Nick (Jim Broadbent) and Meg (Lindsay Duncan) reevaluate their relationship while celebrating their thirtieth anniversary in Roger Michell’s LE WEEK-END
LE WEEK-END (Roger Michell, 2013)
Lincoln Plaza Cinema, 1886 Broadway at 63rd St., 212-757-2280
Angelika Film Center, 18 West Houston St. at Mercer St., 212-995-2570
Opens Friday, March 14
www.musicboxfilms.com
Mike Nichols’s Who’s Afraid of Virginia Woolf? meets Richard Linklater’s “Before” series in Roger Michell’s bittersweet romantic black comedy, Le Week-end. Professor Nick Burrows (Jim Broadbent) and teacher Meg Burrows (Lindsay Duncan) are celebrating their thirtieth wedding anniversary by returning to Paris, where they spent their honeymoon. But whereas their first visit was filled with love, hope, and dreams of a bright future, they have come to the realization that their life together didn’t quite turn out as planned. While Nick still seems to be in love with his wife, Meg is reevaluating their relationship, continually lashing into him and spending what little money they have with reckless abandon. When they unexpectedly bump into an old colleague of Nick’s, the self-absorbed chatterbox Morgan (Jeff Goldblum), they are invited and go to a party where they imagine what could have been, forcing them to face some brutal truths.

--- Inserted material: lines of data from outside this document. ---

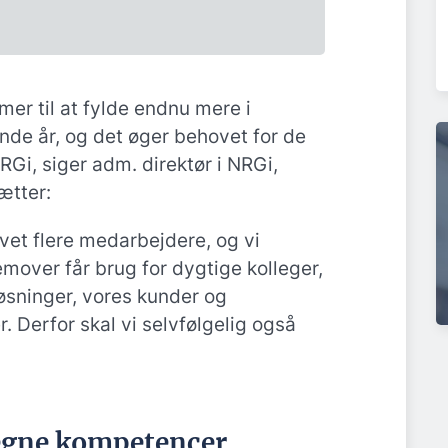
mer til at fylde endnu mere i
de år, og det øger behovet for de
RGi, siger adm. direktør i NRGi,
ætter:
evet flere medarbejdere, og vi
remover får brug for dygtige kolleger,
løsninger, vores kunder og
 Derfor skal vi selvfølgelig også
egne kompetencer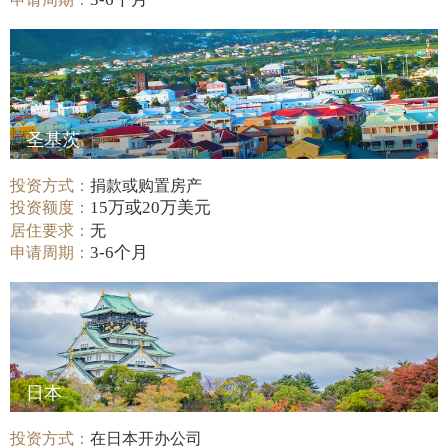
圣基茨
投资方式：
捐款或购置房产
15万或20万美元
投资额度：
居住要求：
无
3-6个月
申请周期：
日本
投资方式：
在日本开办公司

Broadbent (Iris, Topsy-Turvy) and Duncan (Mansfield Park, Traffik) are marvelous together, inhabiting their roles with a beautiful grace, evoking what Jesse (Ethan Hawke) and Céline (Julie Delpy) might be like in the third or fourth sequel to Before Sunrise. Meanwhile, it’s hard to imagine anyone but Goldblum (The Fly, The Big Chill) playing the jittery Morgan so wonderfully. Director Michell and writer Hanif Kureishi, who previously collaborated on The Buddha of Suburbia, The Mother, and Venus, have created a very funny, honest, mature, and heart-wrenching portrait of a couple in sudden crisis after three decades of marriage, not necessarily knowing what, if anything, went wrong when. Le Week-end, which pays tribute to Jean-Luc Godard both in its title and in a late scene, opens March 14 at Lincoln Plaza and the Angelika.